Rioters entered the distribution compound of the World Food Programme (WFP) during bread distributions, injuring five staff and two volunteers of WFP's partner, NGO Save the Children. Four WFP staff were also caught up in the fighting, the UN agency said. Omoush said one of the aid workers was hit in the head and transferred to hospital.
The camp is home to about 2,000 single young men, Alhmoud said, who "exploit any moment for anything for no reason at all to agitate and throw stones and even jeopardize the aid they are receiving. It is quite irresponsible. They have done it [before] and gotten away with it."
"While we understand the anger and the frustration, we will continue to work with all partners on the ground and the Jordanian authorities to improve living conditions for refugees in the camp," WFP told IRIN in an email.
Alhmoud said camp authorities will move all single males to Cyber City camp in nearby Remtha town by the end of the month to remove the "potential threat" to the "rest of the more vulnerable" in the camp.
In need of funding
They also have back-up plans in case the weather gets worse.
The Bahraini school complex in the camp can accommodate some 4,500 people if necessary. The large UN membrane tents used for storage, distributions and registration of refugees could also be used to shelter people.
For now, Alhmoud said, space was not a problem, despite the increasing new arrivals and destruction of tents.
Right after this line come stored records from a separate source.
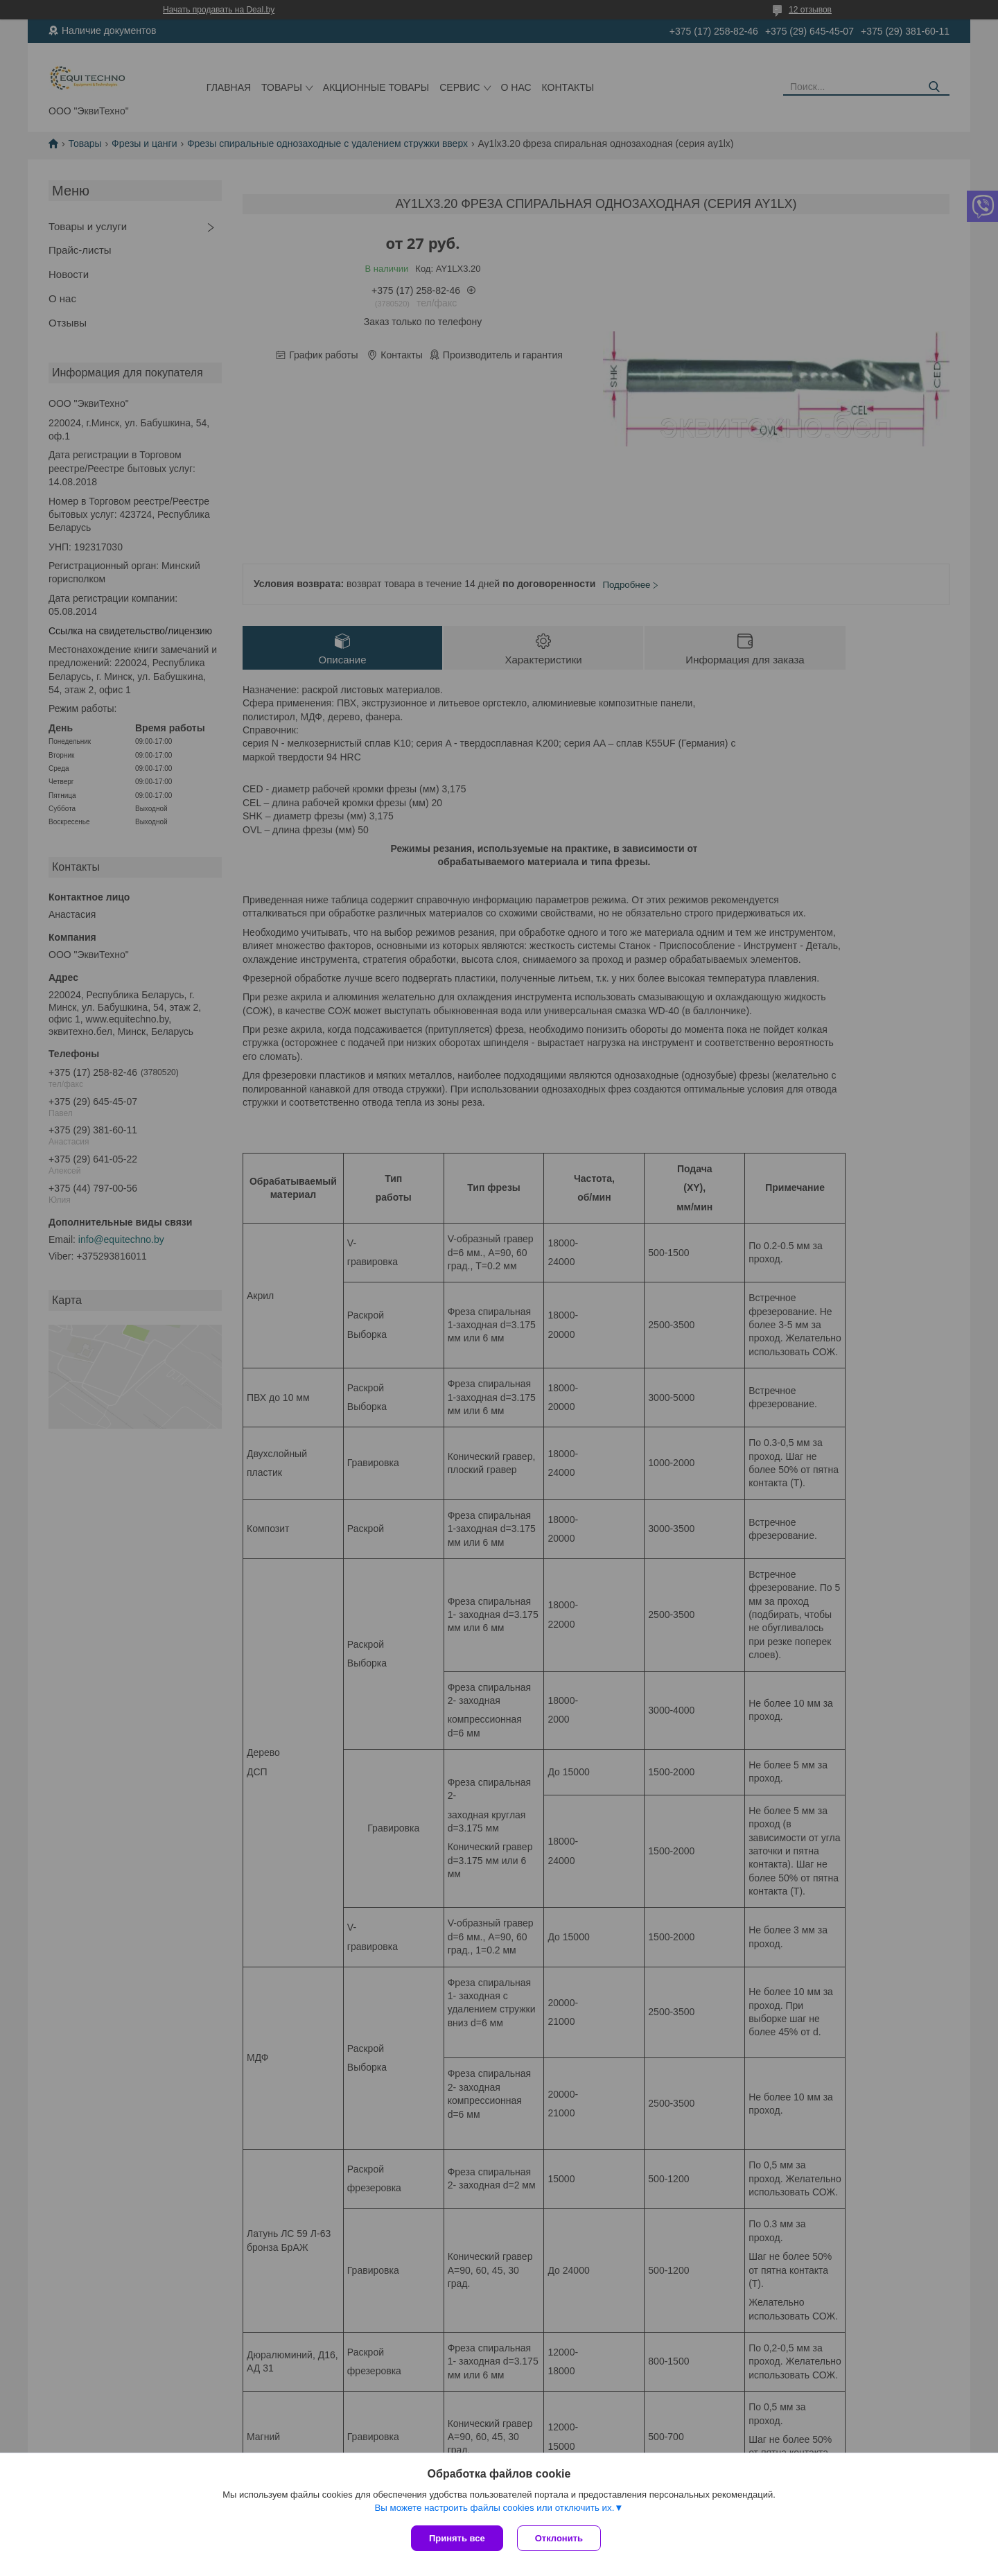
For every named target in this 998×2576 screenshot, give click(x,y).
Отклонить (559, 2538)
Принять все (457, 2538)
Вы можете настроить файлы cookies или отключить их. (494, 2508)
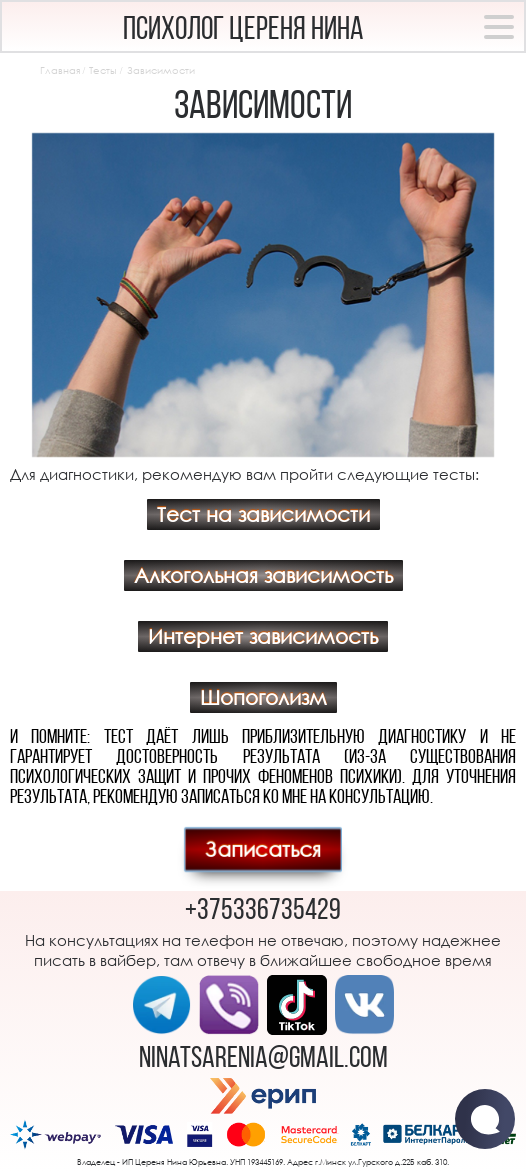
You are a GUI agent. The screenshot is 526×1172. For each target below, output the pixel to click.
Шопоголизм (263, 697)
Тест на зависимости (263, 514)
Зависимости (161, 70)
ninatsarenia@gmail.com (263, 1059)
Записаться (263, 849)
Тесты (103, 70)
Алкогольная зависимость (263, 575)
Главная (60, 70)
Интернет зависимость (263, 636)
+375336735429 (263, 911)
The Jordanian government will open another camp (capacity 6,000) by 25 January, 35km east of the northern industrial town of Zarqa, he said.
Still, government officials and aid workers pleaded for more international assistance for the Jordanian effort, to supply badly-needed pre-fabs, heaters and infrastructure to help deal with winter.
"We are asking you to help us so that we can help the refugees and maintain the open border policy," Alhmoud said.
The UNHCR's Bibi described donors' current contribution to the crisis in Jordan as insufficient.
"The international community has to play their humanitarian role in providing the funds to have more caravans in the camp, so that we can be able to move the families from the tents to the caravans. But we are in need of financial support," he told IRIN.
The UN appealed in December for more than US$1 billion to help Syrian refugees in the region in the first half of 2013, including $495 million for the response in Jordan. Past appeals were consistently under-funded.